This content is from: Local Insights

Financing infrastructure and R&D in Brazil

Among the various measures taken by the Brazilian government to stimulate investments in infrastructure and research and development projects, one of them refers to issuance of debt securities to raise funds for such investments, which may be issued as debentures or any other type of securities admitted in Brazilian legislation (Capex Debentures).

Capex Debentures must comply with the following conditions: (a) subject to public distribution; (b) fixed interest rates linked to price index or Brazilian referential rate; (c) prohibition to renegotiate interest rates; (d) average maturity of more than four years; (e) prohibition for the issuer or any related party to repurchase or redeem the securities during the first two years; (f) prohibition for the buyer to assume any repurchase commitment; (g) payment of coupons with intervals of at least 180 days; (h) evidence of registration of such debentures with official registration system based on Central Bank or Brazilian Securities and Exchange Commission (CVM); and (i) a simplified procedure to evidence the commitment to allocate the raised funds in the future payment of expenditures with the investment projects, including those related to research, development and innovation. If the issuer fails to comply with the investments, there is a penalty of 20% on the total amount raised.

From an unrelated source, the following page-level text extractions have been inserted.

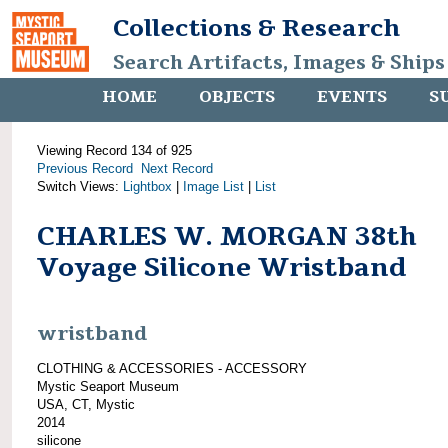
Collections & Research
Search Artifacts, Images & Ships
HOME
OBJECTS
EVENTS
S
Viewing Record 134 of 925
Previous Record
Next Record
Switch Views:
Lightbox
|
Image List
|
List
CHARLES W. MORGAN 38th
Voyage Silicone Wristband
wristband
CLOTHING & ACCESSORIES - ACCESSORY
Mystic Seaport Museum
USA, CT, Mystic
2014
silicone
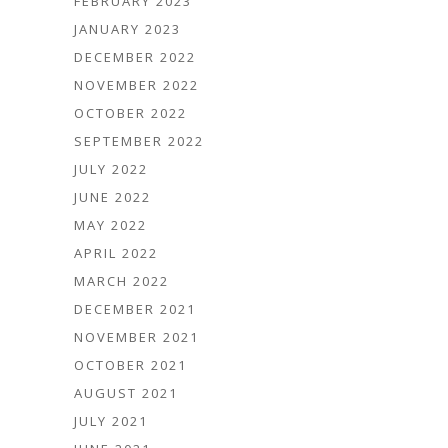
FEBRUARY 2023
JANUARY 2023
DECEMBER 2022
NOVEMBER 2022
OCTOBER 2022
SEPTEMBER 2022
JULY 2022
JUNE 2022
MAY 2022
APRIL 2022
MARCH 2022
DECEMBER 2021
NOVEMBER 2021
OCTOBER 2021
AUGUST 2021
JULY 2021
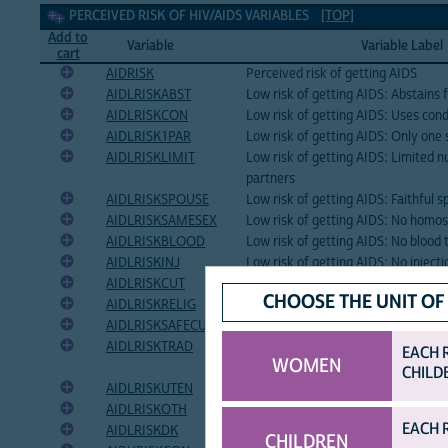
Perceived risk of HIV/AIDS Variables
PERCEIVED RISK OF HIV/AIDS VARIABLES
[TOP]
Add to
Variable
Variable Label
cart
AIDRISK
Perceived risk of getting AIDS
AIDLRISKABST
Low risk of getting AIDS: Abstains 
AIDLRISKCON
Low risk of getting AIDS: Uses co
AIDLRISK1PAR
Low risk of getting AIDS: Only one 
AIDLRISKLIMIT
Low risk of getting AIDS: Limited 
partners
AIDLRISKSPOUSE
Low risk of getting AIDS: Faithful 
AIDLRISKSAMESEX
Low risk of getting AIDS: No homos
AIDLRISKBLOOD
Low risk of getting AIDS: No blood 
AIDLRISKINJ
Low risk of getting AIDS: No injecti
AIDLRISKCUT
Low risk of getting AIDS: Avoids ski
CHOOSE THE UNIT OF
AIDLRISKRELIG
Low risk of getting AIDS: God's pro
AIDLRISKSAFECUT
Low risk of getting AIDS: Avoids c
AIDLRISKTRAD
Low risk of getting AIDS: Protected
EACH 
WOMEN
healers
CHILD
AIDLRISKUTEN
Low risk of getting AIDS: Avoids sh
AIDLRISKOTH
Low risk of getting AIDS: Other
EACH 
AIDLRISKDK
Low risk of getting AIDS: Don't kn
CHILDREN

By complying with these rules, the Capex Debentures are subject to special tax rules for foreign investors that do not reside in a tax haven jurisdiction, as long as such foreign investors get registered under the 2,689 Regulations with the Brazilian Central Bank and the CVM (those investors will then be known as 2689 Investors).

Upon inflow of funds, 2689 Investors are subject to zero Tax on Foreign Exchange Transactions (IOF/ FX). If they were investing in normal fixed income securities, there would be a 6% IOF/FX. In addition, zero rate also applies on the outflows of funds. The rates of IOF/FX may be changed at any time by the President, up to a maximum of 25%.

With regards to withholding income tax, the rate is reduced from 15% to zero on all income distributions by the issuer of Capex Debentures to 2689 Investors. In case of Brazilian resident individuals, the applicable rate is also zero, and in case of a Brazilian company, the applicable withholding income tax is 15%. In case of beneficiary resident in a tax haven jurisdiction, the applicable rate is 25% – Brazil adopts the blacklist system to determine whether or not a jurisdiction should be considered as tax haven.

It is interesting to note that, once the issuer complies with the conditions to issue the debentures, if the issuer fails to use the funds properly on infrastructure and/or R&D projects, the issuer is punished with a 20% penalty; there are no adverse consequences to the foreign investors, as the actual use of the funds is not something that is under the investors' control.

Finally, the public distribution may be performed in a simplified manner as established by CVM Instruction no. 476, which establishes a procedure for the issuance of debentures to qualified investors. Provided that certain requirements are met, especially a limited distribution effort (in which no more than 50 investors may be contacted and only 20 may actually make the investment), an offering of the so-called debentures 476 are exempted from registration with the CVM.